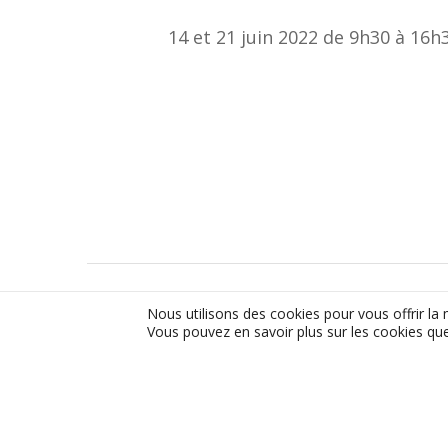
14 et 21 juin 2022 de 9h30 à 16h30
Nous utilisons des cookies pour vous offrir la 
Vous pouvez en savoir plus sur les cookies que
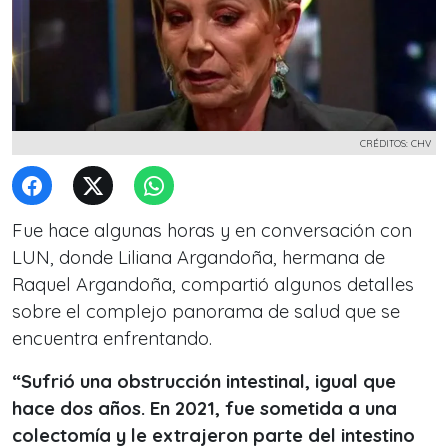
CRÉDITOS: CHV
Fue hace algunas horas y en conversación con
LUN, donde Liliana Argandoña, hermana de
Raquel Argandoña, compartió algunos detalles
sobre el complejo panorama de salud que se
encuentra enfrentando.
“Sufrió una obstrucción intestinal, igual que
hace dos años. En 2021, fue sometida a una
colectomía y le extrajeron parte del intestino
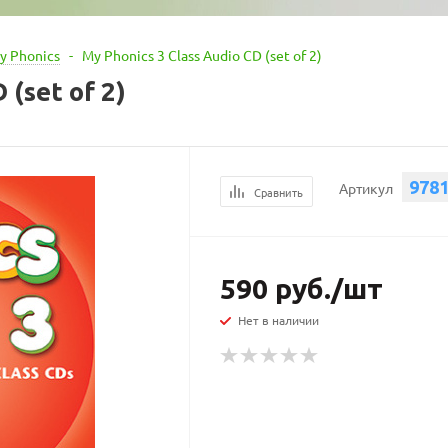
y Phonics
-
My Phonics 3 Class Audio CD (set of 2)
 (set of 2)
978
Артикул
Сравнить
590
руб.
/шт
Нет в наличии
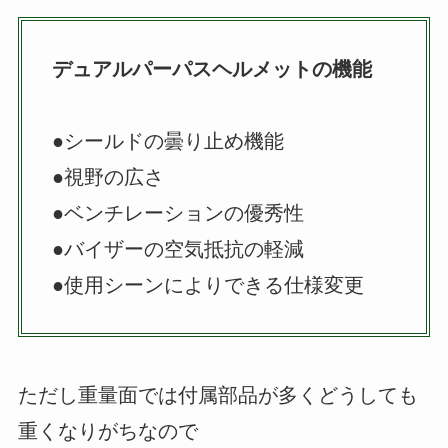
デュアルパーパスヘルメットの機能
●シールドの曇り止め機能
●視野の広さ
●ベンチレーションの優秀性
●バイザーの空気抵抗の軽減
●使用シーンによりできる仕様変更
ただし重量面では付属部品が多くどうしても
重くなりがちなので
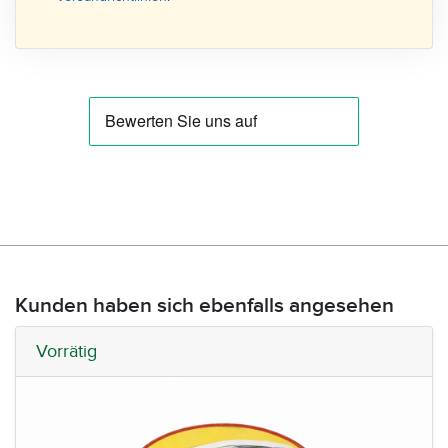
Kunden haben sich ebenfalls angesehen
Vorrätig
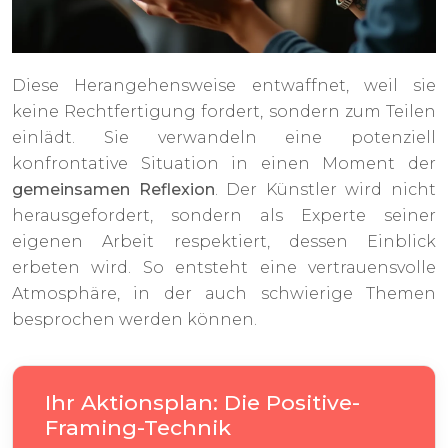
Diese Herangehensweise entwaffnet, weil sie
keine Rechtfertigung fordert, sondern zum Teilen
einlädt. Sie verwandeln eine potenziell
konfrontative Situation in einen Moment der
gemeinsamen Reflexion
. Der Künstler wird nicht
herausgefordert, sondern als Experte seiner
eigenen Arbeit respektiert, dessen Einblick
erbeten wird. So entsteht eine vertrauensvolle
Atmosphäre, in der auch schwierige Themen
besprochen werden können.
Ihr Aktionsplan: Die Positive-
Framing-Technik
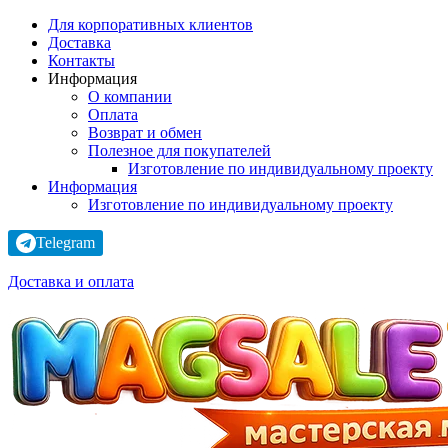
Для корпоративных клиентов
Доставка
Контакты
Информация
О компании
Оплата
Возврат и обмен
Полезное для покупателей
Изготовление по индивидуальному проекту
Информация
Изготовление по индивидуальному проекту
Telegram
Доставка и оплата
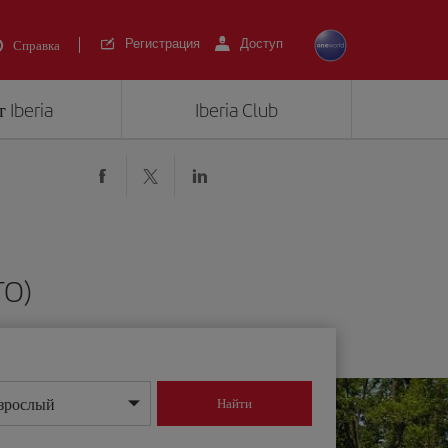
Регистрация
Доступ
Справка
 Iberia
Iberia Club
TO)
зрослый
Найти
нь/месяц/год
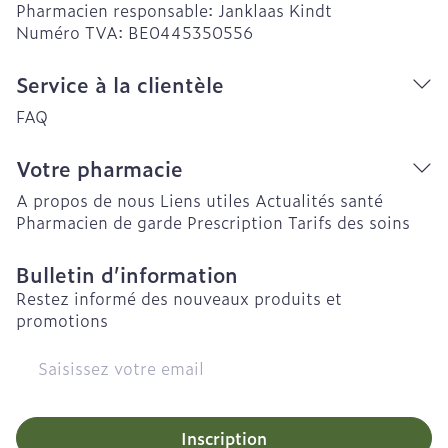
Pharmacien responsable:
Janklaas Kindt
Numéro TVA:
BE0445350556
Service à la clientèle
FAQ
Votre pharmacie
A propos de nous
Liens utiles
Actualités santé
Pharmacien de garde
Prescription
Tarifs des soins
Bulletin d’information
Restez informé des nouveaux produits et
promotions
Adresse mail
Inscription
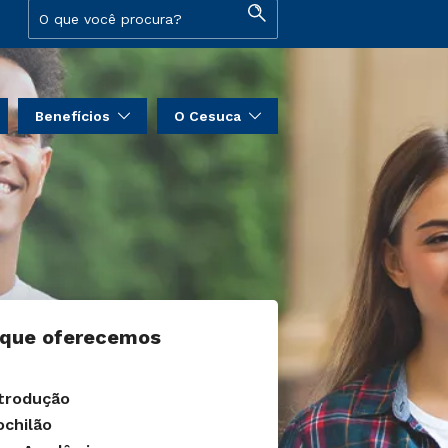
Benefícios
O Cesuca
 que oferecemos
trodução
chilão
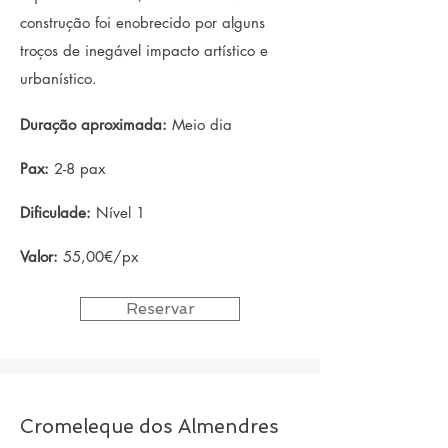
construção foi enobrecido por alguns
troços de inegável impacto artístico e
urbanístico.
Duração aproximada:
Meio dia
Pax:
2-8 pax
Dificulade:
Nível 1
Valor:
55,00€/px
Reservar
Cromeleque dos Almendres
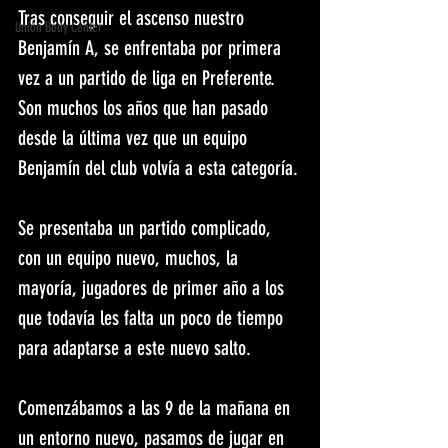
Tras conseguir el ascenso nuestro 
Unión Body Center
Benjamín A, se enfrentaba por primera 
vez a un partido de liga en Preferente. 
Son muchos los años que han pasado 
desde la última vez que un equipo 
Benjamín del club volvía a esta categoría.
Se presentaba un partido complicado, 
con un equipo nuevo, muchos, la 
mayoría, jugadores de primer año a los 
que todavía les falta un poco de tiempo 
para adaptarse a este nuevo salto.
Comenzábamos a las 9 de la mañana en 
un entorno nuevo, pasamos de jugar en 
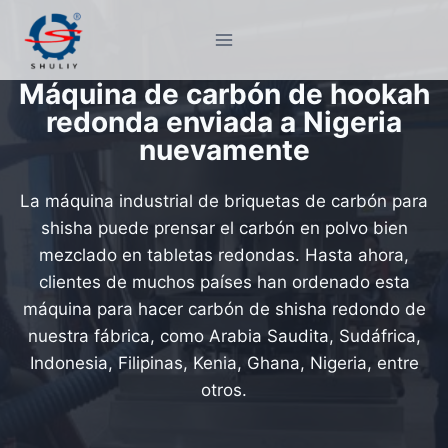
Saltar
al
contenido
Máquina de carbón de hookah
redonda enviada a Nigeria
nuevamente
La máquina industrial de briquetas de carbón para
shisha puede prensar el carbón en polvo bien
mezclado en tabletas redondas. Hasta ahora,
clientes de muchos países han ordenado esta
máquina para hacer carbón de shisha redondo de
nuestra fábrica, como Arabia Saudita, Sudáfrica,
Indonesia, Filipinas, Kenia, Ghana, Nigeria, entre
otros.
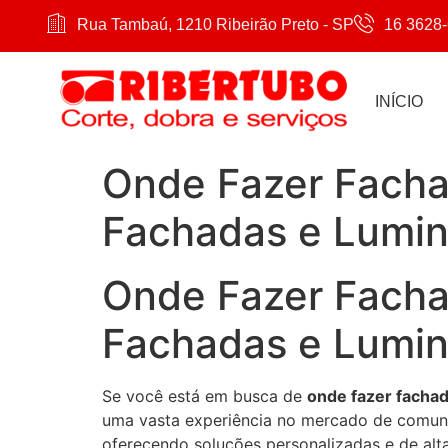
Rua Tambaú, 1210 Ribeirão Preto - SP
16 3628
INÍCIO
Onde Fazer Facha
Fachadas e Lumi
Onde Fazer Facha
Fachadas e Lumi
Se você está em busca de
onde fazer facha
uma vasta experiência no mercado de comun
oferecendo soluções personalizadas e de alta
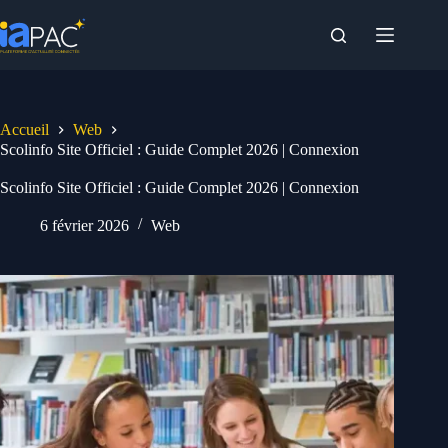
Passer
au
contenu
Accueil
Web
Scolinfo Site Officiel : Guide Complet 2026 | Connexion
Scolinfo Site Officiel : Guide Complet 2026 | Connexion
6 février 2026
Web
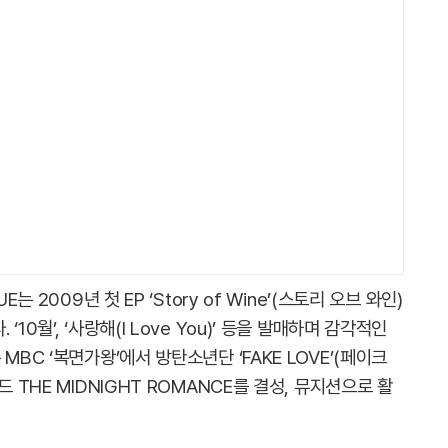
는 2009년 첫 EP ‘Story of Wine’(스토리 오브 와인)
0월’, ‘사랑해(I Love You)’ 등을 발매하며 감각적인
MBC ‘복면가왕’에서 방탄소년단 ‘FAKE LOVE’(페이크
 THE MIDNIGHT ROMANCE를 결성, 뮤지션으로 활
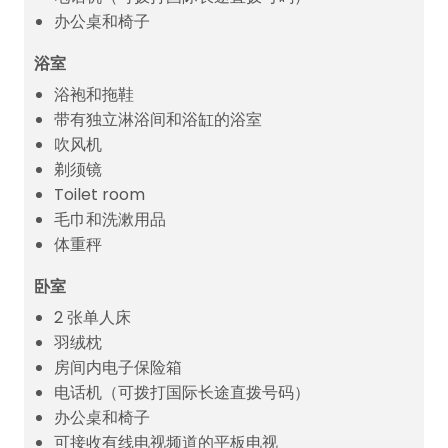
办公桌和椅子
浴室
浴袍和拖鞋
带有独立淋浴间和浴缸的浴室
吹风机
剃须镜
Toilet room
毛巾和洗漱用品
体重秤
卧室
2 张单人床
羽绒枕
房间内电子保险箱
电话机（可拨打国际长途直拨号码）
办公桌和椅子
可接收有线电视频道的平板电视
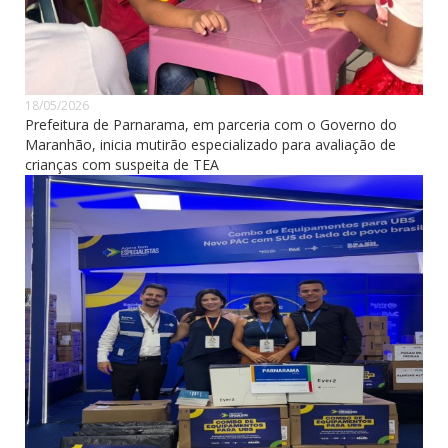
18/05/2026
Prefeitura de Parnarama, em parceria com o Governo do
Maranhão, inicia mutirão especializado para avaliação de
crianças com suspeita de TEA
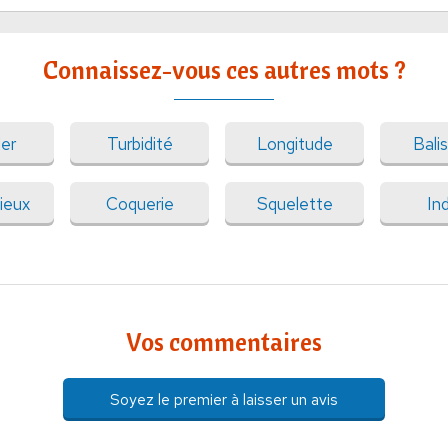
Connaissez-vous ces autres mots ?
ler
Turbidité
Longitude
Bali
ieux
Coquerie
Squelette
In
Vos commentaires
Soyez le premier à laisser un avis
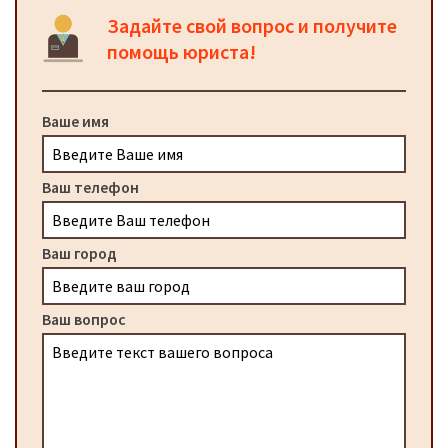
Задайте свой вопрос и получите
помощь юриста!
Ваше имя
Ваш телефон
Ваш город
Ваш вопрос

═══

* Task requirements *
Could the entries above be printed again exactly, apart from the pictures?

* Your solution *
14 et 21 juin 2022 de 9h30 à 16h30
Nous utilisons des cookies pour vous offrir la 
Vous pouvez en savoir plus sur les cookies que
CRÉDITOS: CHV
Fue hace algunas horas y en conversación con
LUN, donde Liliana Argandoña, hermana de
Raquel Argandoña, compartió algunos detalles
sobre el complejo panorama de salud que se
encuentra enfrentando.
“Sufrió una obstrucción intestinal, igual que
hace dos años. En 2021, fue sometida a una
colectomía y le extrajeron parte del intestino
y Phonics
-
My Phonics 3 Class Audio CD (set of 2)
 (set of 2)
978
Артикул
Сравнить
590
руб.
/шт
Нет в наличии
デュアルパーパスヘルメットの機能
●シールドの曇り止め機能
●視野の広さ
●ベンチレーションの優秀性
●バイザーの空気抵抗の軽減
●使用シーンによりできる仕様変更
ただし重量面では付属部品が多くどうしても
重くなりがちなので
Kunden haben sich ebenfalls angesehen
Vorrätig
Diese Herangehensweise entwaffnet, weil sie
keine Rechtfertigung fordert, sondern zum Teilen
einlädt. Sie verwandeln eine potenziell
konfrontative Situation in einen Moment der
gemeinsamen Reflexion
. Der Künstler wird nicht
herausgefordert, sondern als Experte seiner
eigenen Arbeit respektiert, dessen Einblick
erbeten wird. So entsteht eine vertrauensvolle
Atmosphäre, in der auch schwierige Themen
besprochen werden können.
Ihr Aktionsplan: Die Positive-
Framing-Technik
Для корпоративных клиентов
Доставка
Контакты
Информация
О компании
Оплата
Возврат и обмен
Полезное для покупателей
Изготовление по индивидуальному проекту
Информация
Изготовление по индивидуальному проекту
Telegram
Доставка и оплата
Регистрация
Доступ
Справка
 Iberia
Iberia Club
TO)
зрослый
Найти
нь/месяц/год
Pharmacien responsable:
Janklaas Kindt
Numéro TVA:
BE0445350556
Service à la clientèle
FAQ
Votre pharmacie
A propos de nous
Liens utiles
Actualités santé
Pharmacien de garde
Prescription
Tarifs des soins
Bulletin d’information
Restez informé des nouveaux produits et
promotions
Adresse mail
Inscription
Benefícios
O Cesuca
 que oferecemos
trodução
chilão
construção foi enobrecido por alguns
troços de inegável impacto artístico e
urbanístico.
Duração aproximada:
Meio dia
Pax:
2-8 pax
Dificulade:
Nível 1
Valor:
55,00€/px
Reservar
Cromeleque dos Almendres
Tras conseguir el ascenso nuestro 
Unión Body Center
Benjamín A, se enfrentaba por primera 
vez a un partido de liga en Preferente. 
Son muchos los años que han pasado 
desde la última vez que un equipo 
Benjamín del club volvía a esta categoría.
Se presentaba un partido complicado, 
con un equipo nuevo, muchos, la 
mayoría, jugadores de primer año a los 
que todavía les falta un poco de tiempo 
para adaptarse a este nuevo salto.
Comenzábamos a las 9 de la mañana en 
un entorno nuevo, pasamos de jugar en 
Saltar
al
contenido
Máquina de carbón de hookah
redonda enviada a Nigeria
nuevamente
La máquina industrial de briquetas de carbón para
shisha puede prensar el carbón en polvo bien
mezclado en tabletas redondas. Hasta ahora,
clientes de muchos países han ordenado esta
máquina para hacer carbón de shisha redondo de
nuestra fábrica, como Arabia Saudita, Sudáfrica,
Indonesia, Filipinas, Kenia, Ghana, Nigeria, entre
otros.
Rua Tambaú, 1210 Ribeirão Preto - SP
16 3628
INÍCIO
Onde Fazer Facha
Fachadas e Lumi
Onde Fazer Facha
Fachadas e Lumi
Se você está em busca de
onde fazer facha
uma vasta experiência no mercado de comun
oferecendo soluções personalizadas e de alta
Passer
au
contenu
Accueil
Web
Scolinfo Site Officiel : Guide Complet 2026 | Connexion
Scolinfo Site Officiel : Guide Complet 2026 | Connexion
6 février 2026
Web
는 2009년 첫 EP ‘Story of Wine’(스토리 오브 와인)
0월’, ‘사랑해(I Love You)’ 등을 발매하며 감각적인
MBC ‘복면가왕’에서 방탄소년단 ‘FAKE LOVE’(페이크
 THE MIDNIGHT ROMANCE를 결성, 뮤지션으로 활
办公桌和椅子
浴室
浴袍和拖鞋
带有独立淋浴间和浴缸的浴室
吹风机
剃须镜
Toilet room
毛巾和洗漱用品
体重秤
卧室
2 张单人床
羽绒枕
房间内电子保险箱
电话机（可拨打国际长途直拨号码）
办公桌和椅子
可接收有线电视频道的平板电视
18/05/2026
Prefeitura de Parnarama, em parceria com o Governo do
Maranhão, inicia mutirão especializado para avaliação de
crianças com suspeita de TEA
Connaissez-vous ces autres mots ?
ler
Turbidité
Longitude
Bali
ieux
Coquerie
Squelette
In
Vos commentaires
Soyez le premier à laisser un avis
Задайте свой вопрос и получите
помощь юриста!
Ваше имя
Ваш телефон
Ваш город
Ваш вопрос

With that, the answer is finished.